# New to tournament fishing.



## kparrott154 (Mar 26, 2007)

I would like to get started tournament fishing. I have a small jon boat, nothing fancy. I would like to fish in some crappie tournaments and some smaller bass tournaments. 

Can anyone point me in the right direction?

Thanks


----------



## Fish4Fun (Apr 6, 2004)

There is alot of tournaments out and about. What area of ohio are you in it will help guys to give you some tournaments in the area.


----------



## kparrott154 (Mar 26, 2007)

I'm in southeast central Ohio.

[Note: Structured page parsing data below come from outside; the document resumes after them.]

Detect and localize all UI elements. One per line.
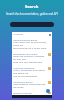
- staticText: Learn how to set up your project, instal…: [13, 41, 51, 50]
- button[interactable]: Navigation basics: [13, 79, 51, 90]
- button[interactable]: Release checklist: [13, 90, 51, 95]
- button[interactable]: All results: [13, 33, 51, 36]
- button[interactable]: Installation and setup: [13, 51, 51, 65]
- button[interactable]: Search field: [10, 22, 54, 27]
- button[interactable]: Getting started guide: [13, 37, 51, 51]
- staticText: Colors, typography and shapes that defin…: [13, 69, 47, 78]
- button[interactable]: Compose: [46, 89, 50, 93]
- staticText: Move between screens with the nav graph.: [13, 83, 47, 89]
- staticText: All results: [13, 33, 23, 36]
- staticText: Install the toolchain, configure the SDK…: [13, 55, 47, 64]
- staticText: Navigation basics: [13, 80, 33, 83]
- staticText: Release checklist: [13, 91, 32, 94]
- staticText: Installation and setup: [13, 52, 38, 55]
- staticText: Search: [25, 4, 39, 9]
- staticText: Theming reference: [13, 66, 35, 69]
- button[interactable]: Theming reference: [13, 65, 51, 79]
- staticText: Getting started guide: [13, 38, 38, 41]
- staticText: Search the documentation, guides and API: [6, 12, 58, 16]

I would have no problem driving to the southeast or northeast part of the state.


----------



## timmyv (Apr 26, 2006)

kparrott, I saw a few weeks ago about a tournament series that is electric motor only and is for 14ft boats or less. I'm not sure if your boat fits w/in those perameters but just a thought. I have a 10ft jon but need a live well. As soon as I get one I'm thinking about looking into those. From memory I believe these all take place in central Ohio. I'll try to find the thread.


----------



## timmyv (Apr 26, 2006)

Below is the link for the electric bass curcuit! It looks like it's ran by Tom Patrick, It has info on the website

http://www.ohiogamefishing.com/community/showthread.php?t=62319&highlight=tournament+electric


----------